4 Apr, 2023
Hopefully, it’s all deployed as infrastructure as code, but that doesn’t help with keeping track of infrastructure and systems once they are deployed. You have other monitoring and alerting tools for that, some of these inbuilt into AWS such as CloudWatch, Inspector, AWS Config and Trusted Advisor (along with many more) and these can provide immense help to understand how your infrastructure and systems are behaving.
One AWS tool I’ve used previously, to monitor specific AWS events that I’m interested in, is AWS EventBridge. EventBridge is a serverless service that uses events to connect application components together, it aims to provide a simple and consistent way to ingest, filter, transform, and deliver events. You can publish your own applications events onto AWS EventBridge, but also all events that happen in your own AWS account are published to EventBridge. From a lambda being fired, to a message arriving in a queue, or an auto-scaling group being triggered, it’s all captured.
The use case we’ll explore today using EventBridge is a problem I had in a previous company I worked in. I was in the cloud/platform team, and there were development teams who weren’t owning their applications once they were deployed in AWS. They would hit deploy on their CICD tool, and if it went green, and no alerts went off, that was enough for them to be satisfied. What we would find sometimes is things happening on the AWS side, like ECS tasks continuously failing, that would indicate something was wrong with the application, but the teams didn’t know about it. We wanted a way to surface this information easily, without having to tell teams to log into the AWS console. Or even worse, to have an outage or an incident because an issue had been occurring behind the scenes for a long time.
In this use case, teams deployed into ECS so naturally all events relating to tasks/services failing were being captured in EventBridge. We just had to figure out what events we cared about (we found out there were a lot we didn’t). The first step was creating a rule to capture these, a rule is basically a filter on an EventBridge that describes what events you care about .i.e. What AWS service do these events come from, what are the triggers for these events.
During this discovery process, we found it easier to create some rules manually while we were getting the hang of which events we wanted, because the UI has some tools to help step you through. You can use an EventBridge schema, event pattern or a custom pattern to define which events you want the rule to capture. This screenshot is from the event pattern, you can use the AWS service dropdown to pick what service you want and see the event options. It’s also not visible on the screenshot, but all AWS events are available on the ‘default’ EventBridge.
To get information about ECS service failures, we ended up with the following event pattern:
"ECS Service Action"
Filtering based on the service actions meant we had events with a whole bunch of data (which ECS cluster, timing, service name) and it also allowed us to get the warning/failure events that we actually cared about (there were a whole lot of information events that we did not care about). These events actually had useful event types and names, for example:
The service is unable to start tasks successfully, this could be for a number of reasons (and often application logs would help diagnose further)

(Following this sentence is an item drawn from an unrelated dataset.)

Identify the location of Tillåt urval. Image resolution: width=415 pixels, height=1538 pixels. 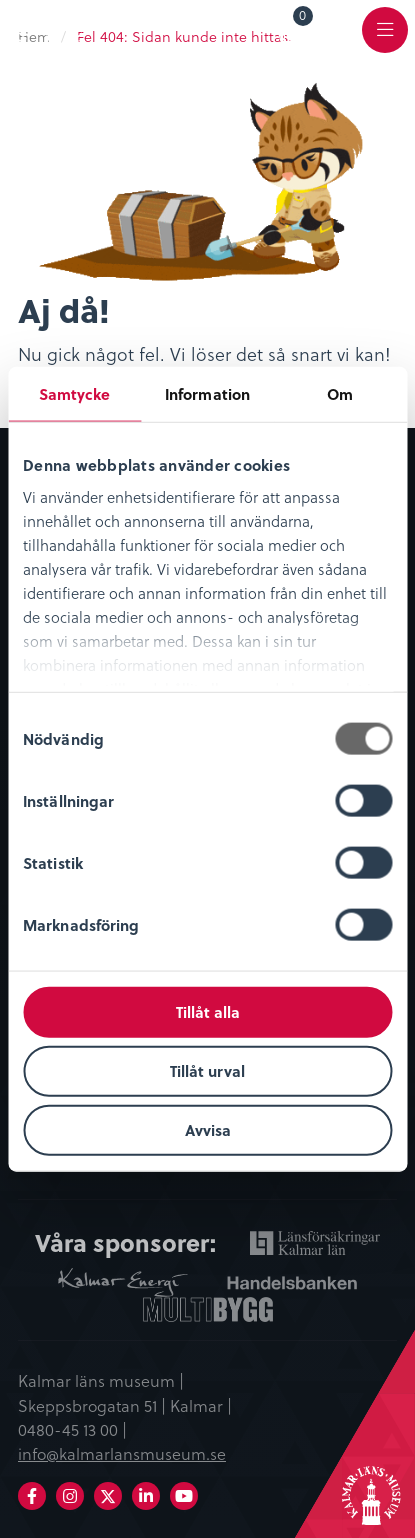
(207, 1070).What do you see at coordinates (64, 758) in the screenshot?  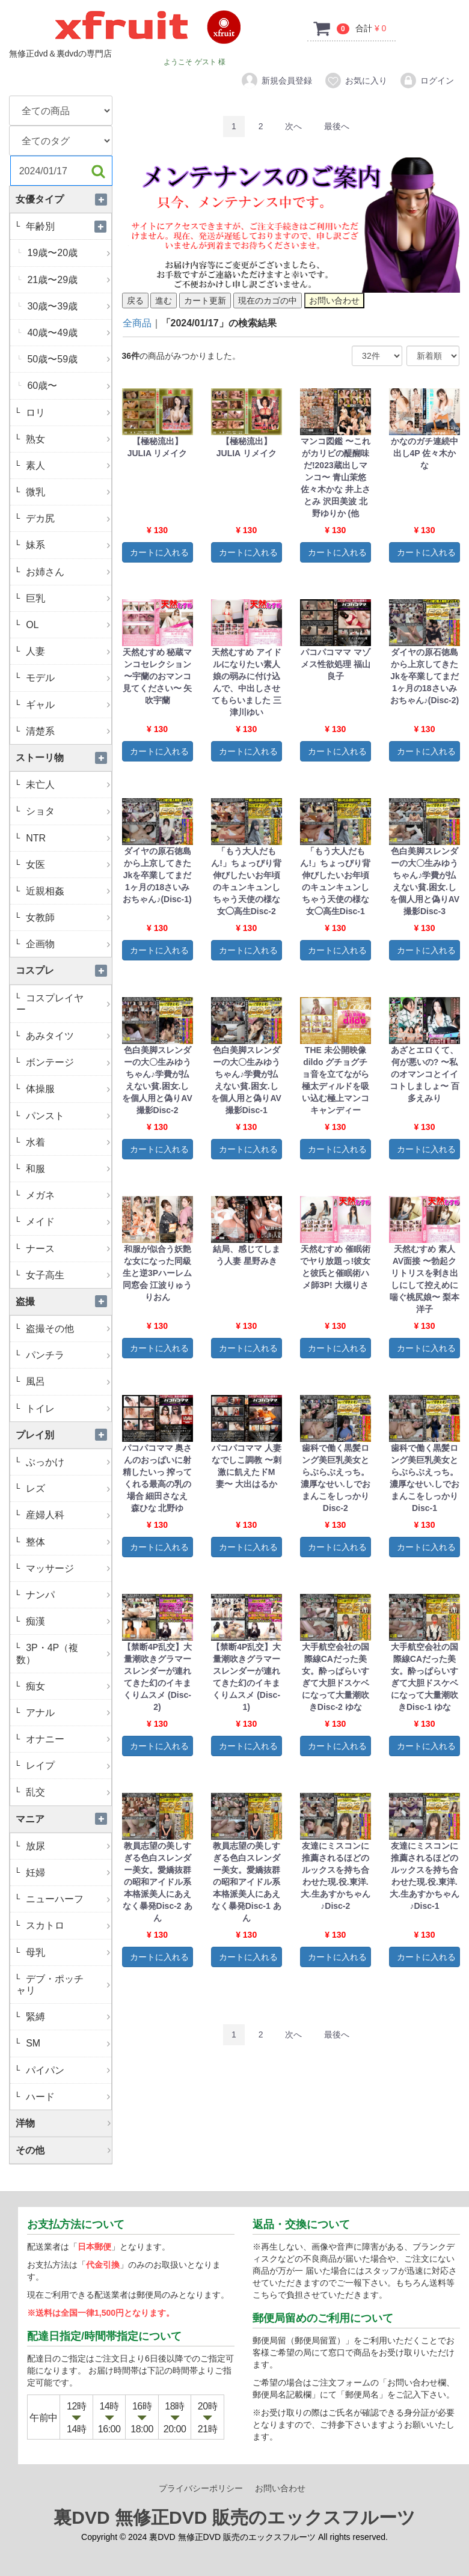 I see `ストーリ物` at bounding box center [64, 758].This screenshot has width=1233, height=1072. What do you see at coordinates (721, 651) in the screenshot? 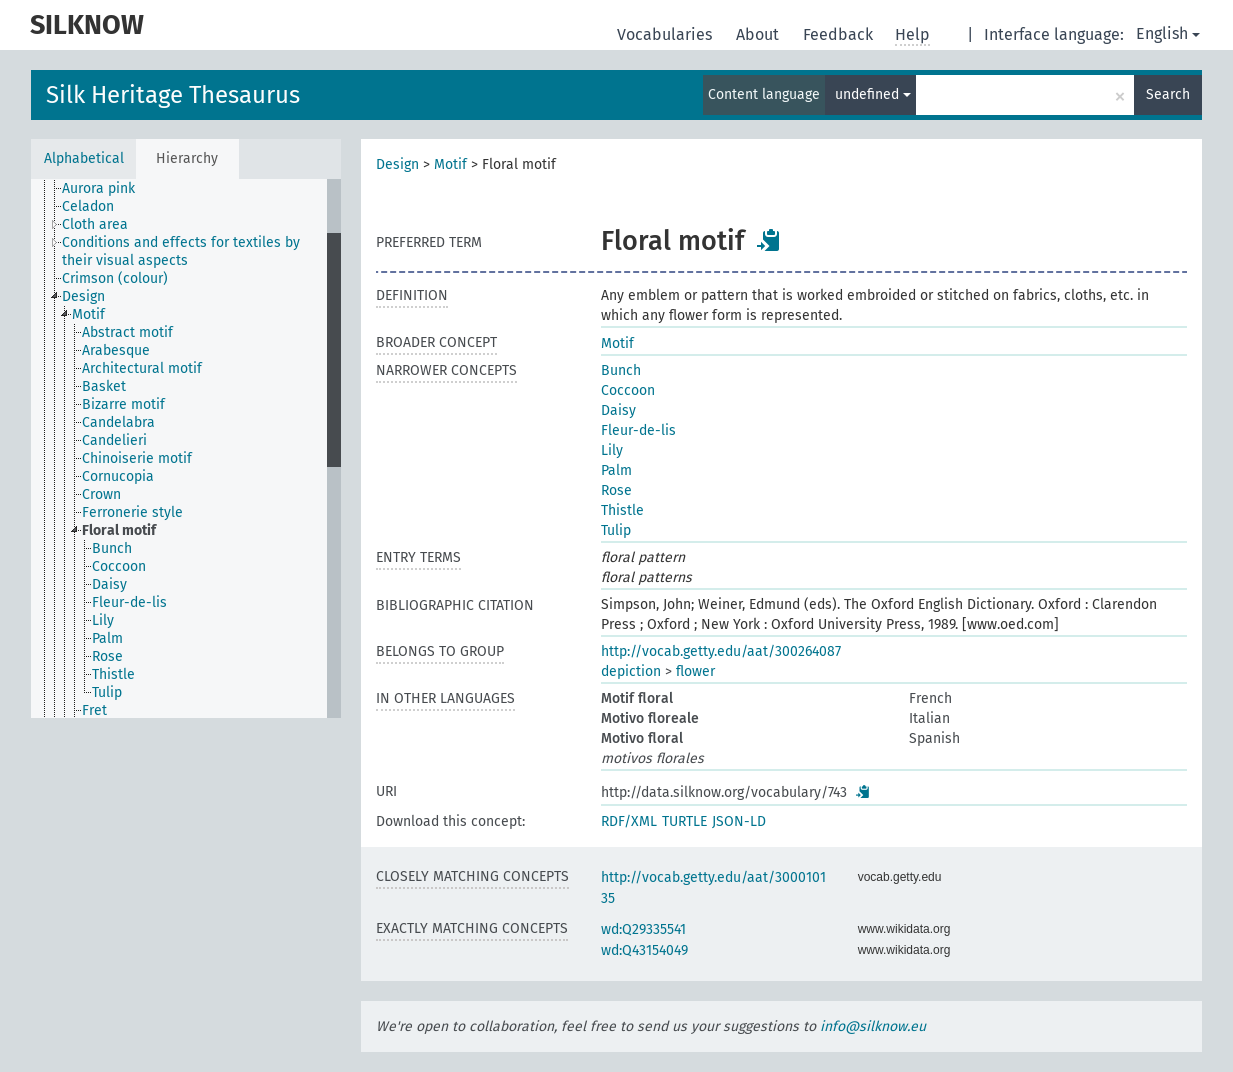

We had EC2 backed ECS clusters, and if teams had incorrect autoscaling rules setup, it would mean that new containers couldn’t be placed because of resource constraints (and the event would provide us what resource was constrained e.g. RESOURCE:CPU or RESOURCE:MEMORY)
Once you have your rules defined, then you get to decide where this goes. AWS has some good documents, and partners for EventBridge destinations, including Zendesk, Splunk, Sumo Logic, Slack and Datadog. You can use events to trigger things within your AWS account as well, e.g. trigger a lambda, or for cross-account events, but for our use case we wanted to get the event out of AWS to a place where the development teams would more easily see it. We chose slack, because it was something the development teams used regularly, and we wanted these notifications to be easily visible and able to be actioned quickly.
We wrote a small slack bot that would filter out the reason for the ECS failure, and send this as a slack message. As we learned more about the events, and some useful tips for resolving, we would provide these in the slack messages/warnings we would send to teams. We found it really effective in encouraging developers to take more ownership of the operation of their applications in a cloud environment. As opposed to before, when these failures were still happening, but were just invisible to the development teams. The outcome of this was a lot more discussion from developers with the cloud/platform team about service health (which was exactly what we wanted), and resulted in finding lots of failures in ECS deployments before they caused incidents.
What I really wanted to emphasise with this use case is the power of having access to every single event that happens in your AWS account, however with great power comes great responsibility! Building random bots that send slack messages based on arbitrary values is never useful, but if you have specific problems in your AWS account that creating visibility into these in other systems could solve… consider EventBridge.